DATA UNDER STUDY:
------------------------

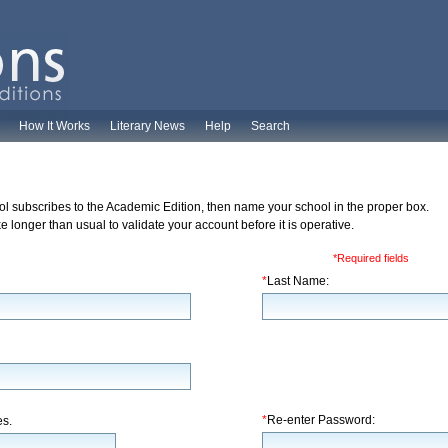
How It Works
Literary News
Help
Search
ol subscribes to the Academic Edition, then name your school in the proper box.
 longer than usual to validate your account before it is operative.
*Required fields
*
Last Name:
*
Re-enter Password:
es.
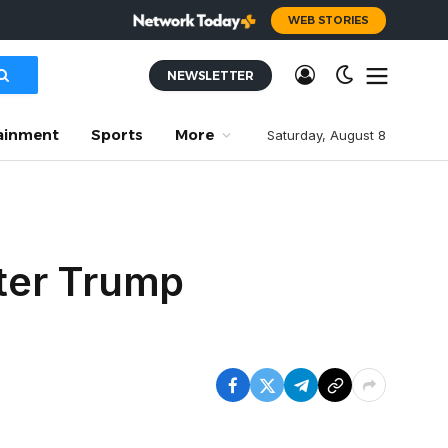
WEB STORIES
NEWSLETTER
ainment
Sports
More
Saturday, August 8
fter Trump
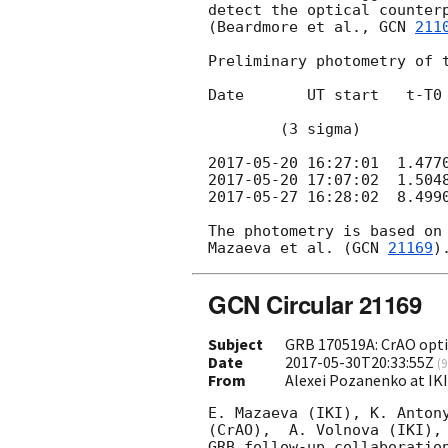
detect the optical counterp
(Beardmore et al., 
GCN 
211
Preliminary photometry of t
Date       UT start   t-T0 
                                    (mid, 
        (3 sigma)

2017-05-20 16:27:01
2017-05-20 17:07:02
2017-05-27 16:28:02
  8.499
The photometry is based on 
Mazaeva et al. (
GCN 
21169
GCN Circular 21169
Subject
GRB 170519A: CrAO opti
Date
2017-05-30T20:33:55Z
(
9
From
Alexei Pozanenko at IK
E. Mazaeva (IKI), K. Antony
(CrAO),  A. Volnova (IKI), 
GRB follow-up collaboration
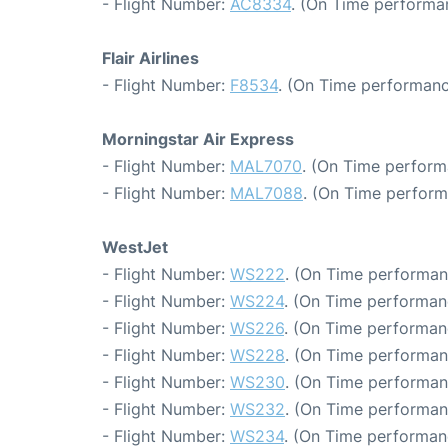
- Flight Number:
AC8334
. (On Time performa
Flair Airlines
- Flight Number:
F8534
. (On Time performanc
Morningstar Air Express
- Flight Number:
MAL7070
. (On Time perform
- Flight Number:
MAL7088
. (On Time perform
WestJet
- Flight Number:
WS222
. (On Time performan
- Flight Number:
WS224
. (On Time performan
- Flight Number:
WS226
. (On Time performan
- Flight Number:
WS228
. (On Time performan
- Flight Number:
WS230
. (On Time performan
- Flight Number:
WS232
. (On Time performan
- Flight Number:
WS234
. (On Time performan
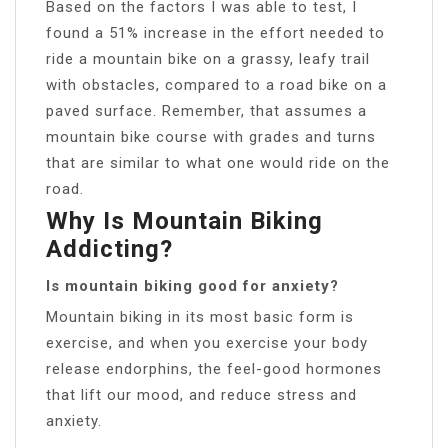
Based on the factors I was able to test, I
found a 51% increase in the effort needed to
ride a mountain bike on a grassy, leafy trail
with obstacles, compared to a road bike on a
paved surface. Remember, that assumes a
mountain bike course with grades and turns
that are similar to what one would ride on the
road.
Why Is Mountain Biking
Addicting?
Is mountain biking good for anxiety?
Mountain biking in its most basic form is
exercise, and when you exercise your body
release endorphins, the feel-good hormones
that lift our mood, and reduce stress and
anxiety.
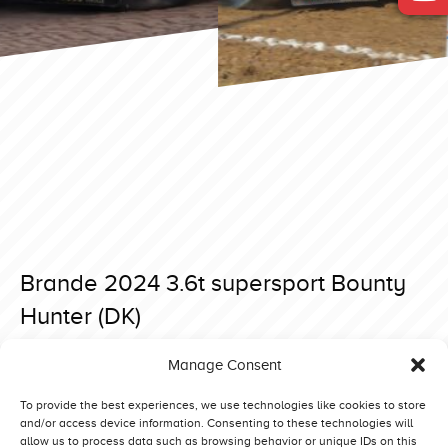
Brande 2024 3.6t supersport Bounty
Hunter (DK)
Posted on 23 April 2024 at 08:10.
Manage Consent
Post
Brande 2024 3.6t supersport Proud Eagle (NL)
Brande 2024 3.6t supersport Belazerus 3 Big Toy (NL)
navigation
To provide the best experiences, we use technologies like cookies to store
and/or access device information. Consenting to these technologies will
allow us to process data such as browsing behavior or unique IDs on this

------------------------

EXERCISE OBJECTIVE: Give the data above again, exactly, with every picture removed.

RESULT BELOW:
How It Works
Literary News
Help
Search
ol subscribes to the Academic Edition, then name your school in the proper box.
 longer than usual to validate your account before it is operative.
*Required fields
*
Last Name:
*
Re-enter Password:
es.
WEB STORIES
NEWSLETTER
ainment
Sports
More
Saturday, August 8
fter Trump
detect the optical counterp
(Beardmore et al., 
GCN 
211
Preliminary photometry of t
Date       UT start   t-T0 
                                    (mid, 
        (3 sigma)

2017-05-20 16:27:01
2017-05-20 17:07:02
2017-05-27 16:28:02
  8.499
The photometry is based on 
Mazaeva et al. (
GCN 
21169
GCN Circular 21169
Subject
GRB 170519A: CrAO opti
Date
2017-05-30T20:33:55Z
(
9
From
Alexei Pozanenko at IK
E. Mazaeva (IKI), K. Antony
(CrAO),  A. Volnova (IKI), 
GRB follow-up collaboration
- Flight Number:
AC8334
. (On Time performa
Flair Airlines
- Flight Number:
F8534
. (On Time performanc
Morningstar Air Express
- Flight Number:
MAL7070
. (On Time perform
- Flight Number:
MAL7088
. (On Time perform
WestJet
- Flight Number:
WS222
. (On Time performan
- Flight Number:
WS224
. (On Time performan
- Flight Number:
WS226
. (On Time performan
- Flight Number:
WS228
. (On Time performan
- Flight Number:
WS230
. (On Time performan
- Flight Number:
WS232
. (On Time performan
- Flight Number:
WS234
. (On Time performan
Based on the factors I was able to test, I
found a 51% increase in the effort needed to
ride a mountain bike on a grassy, leafy trail
with obstacles, compared to a road bike on a
paved surface. Remember, that assumes a
mountain bike course with grades and turns
that are similar to what one would ride on the
road.
Why Is Mountain Biking
Addicting?
Is mountain biking good for anxiety?
Mountain biking in its most basic form is
exercise, and when you exercise your body
release endorphins, the feel-good hormones
that lift our mood, and reduce stress and
anxiety.
Brande 2024 3.6t supersport Bounty
Hunter (DK)
Posted on 23 April 2024 at 08:10.
Manage Consent
Post
Brande 2024 3.6t supersport Proud Eagle (NL)
Brande 2024 3.6t supersport Belazerus 3 Big Toy (NL)
navigation
To provide the best experiences, we use technologies like cookies to store
and/or access device information. Consenting to these technologies will
allow us to process data such as browsing behavior or unique IDs on this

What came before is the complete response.